第77話 価値

◇ルクスside◇

「ご主人様!お待たせしてしまい、申し訳ありません!」


 ようやく恥ずかしさを抱いていた僕の心に落ち着きが戻ってくると、そのタイミングでシアナが僕のところへ戻ってきた。


「ううん、気にしなくても大丈夫だよ……装飾店で見つけたっていう、気になるものは見られたの?」

「は、はい!十分見させていただきました!」

「そう、なら良かった」


 ひとまず、シアナが目的を果たせたみたいで安心した僕は、続けて言う。


「シアナ、さっき言っていた通り、今から一緒に街の景色の良いところに行こう」

「はい!」


 シアナが元気に頷いてくれたことで、僕は足を進め始めた────けど、すぐにシアナの足が進んでいないことに気付いた僕は、シアナの方に振り返って言う。


「シアナ?どうかしたの?」


 僕がそう聞くと、シアナは頬を赤らめながら言った。


「ご、ご主人様……その、私……」


 ……シアナは、僕に何かが言いたいことがあるみたいだけど、それを言えずに居るみたいだ。

 僕の従者という立場だから、僕に何かを言うのはことによってはそれ相応の勇気のようなものが必要になってくるのかもしれないけど、当然僕としては主人とか従者とかを気にしてシアナに我慢をして欲しく無いため、シアナが僕に伝えたいことを伝えやすくするためにシアナの方に歩み寄って言う。

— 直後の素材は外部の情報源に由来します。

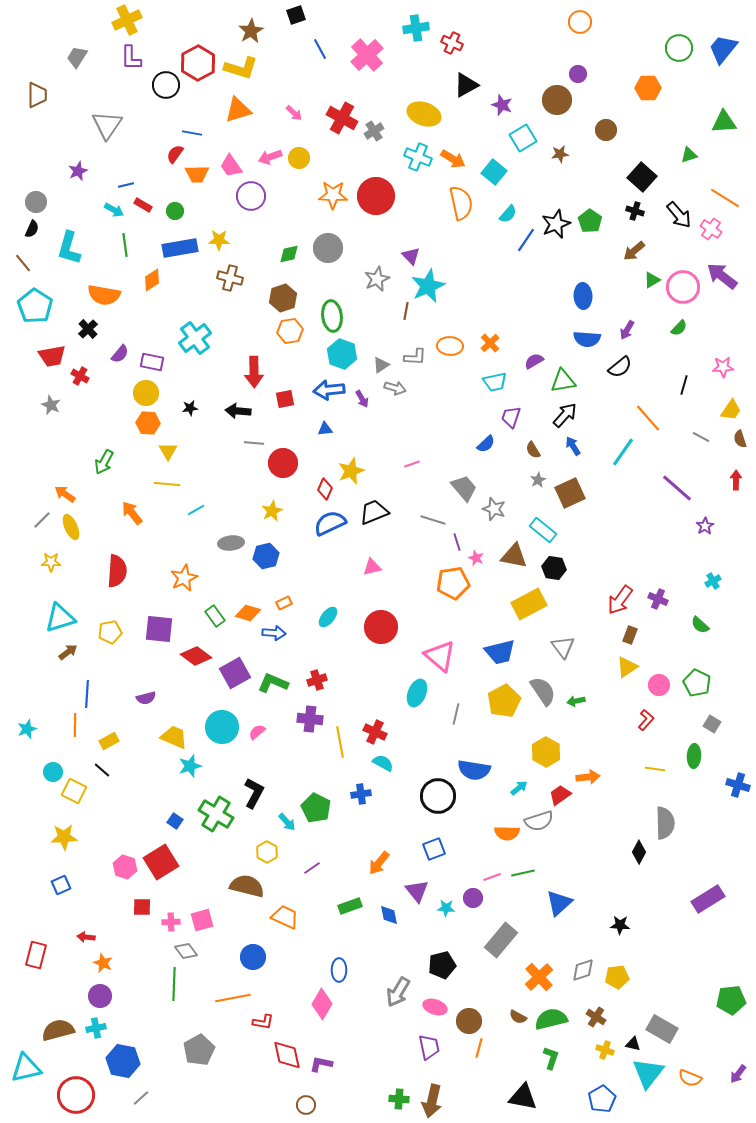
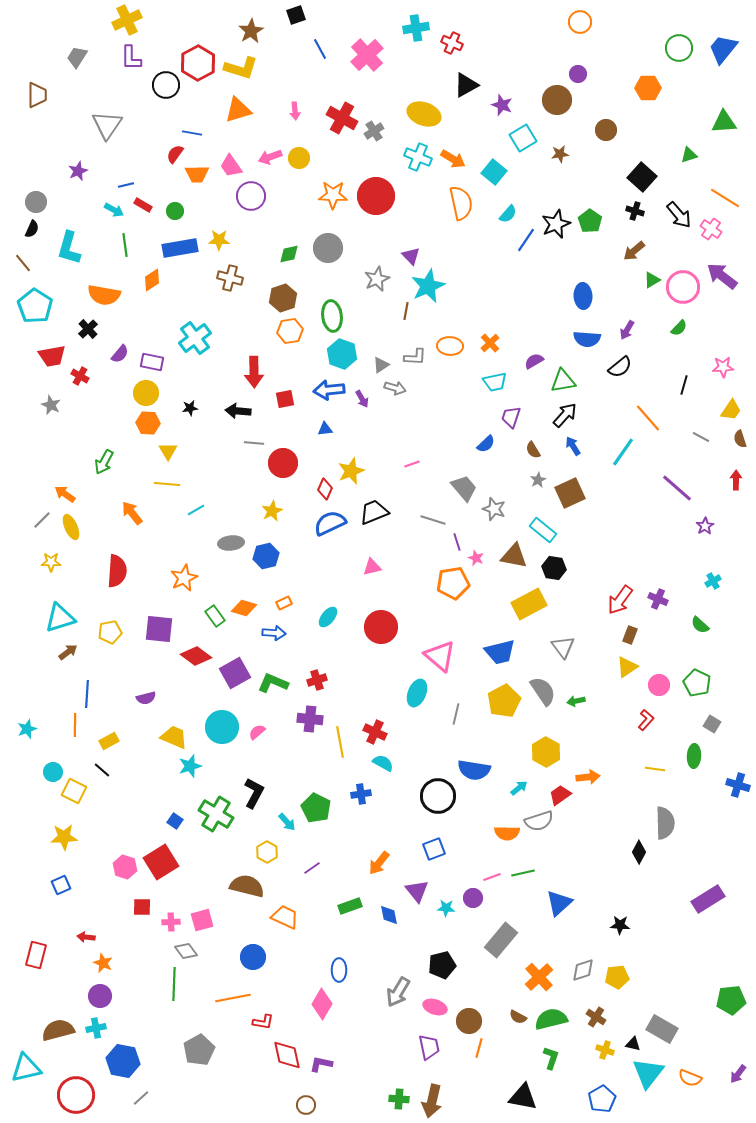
pink arrow at (294, 113): moved 1 px right, 2 px up; rotated 42 degrees clockwise
orange diamond at (248, 613): moved 4 px left, 5 px up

「どんなことでも、言いたいことがあるなら教えてくれて良いからね」


 そして、僕がシアナの目の前までやって来ると、シアナは頬を赤く染めながら言った。


「ご主人様……私、ご主人様と……したいことが、あります」

「僕としたいこと?」

「はい……」


 シアナが僕としたいこと……どんなことなんだろう。

 今日は美味しいものをたくさん食べたり、街を見て回ったりしたけど、当然他にもできることはたくさんあるため、その中のどれかなのかな……それがどんなことだったとしても、シアナが僕としたいことがあると言ってくれるなら、僕は全力でそれに応えたい。


「聞かせてくれるかな?」


 僕がそう言うと、シアナは小さく頷いて、不安や緊張、恥ずかしさを抑えるようにしながら言った。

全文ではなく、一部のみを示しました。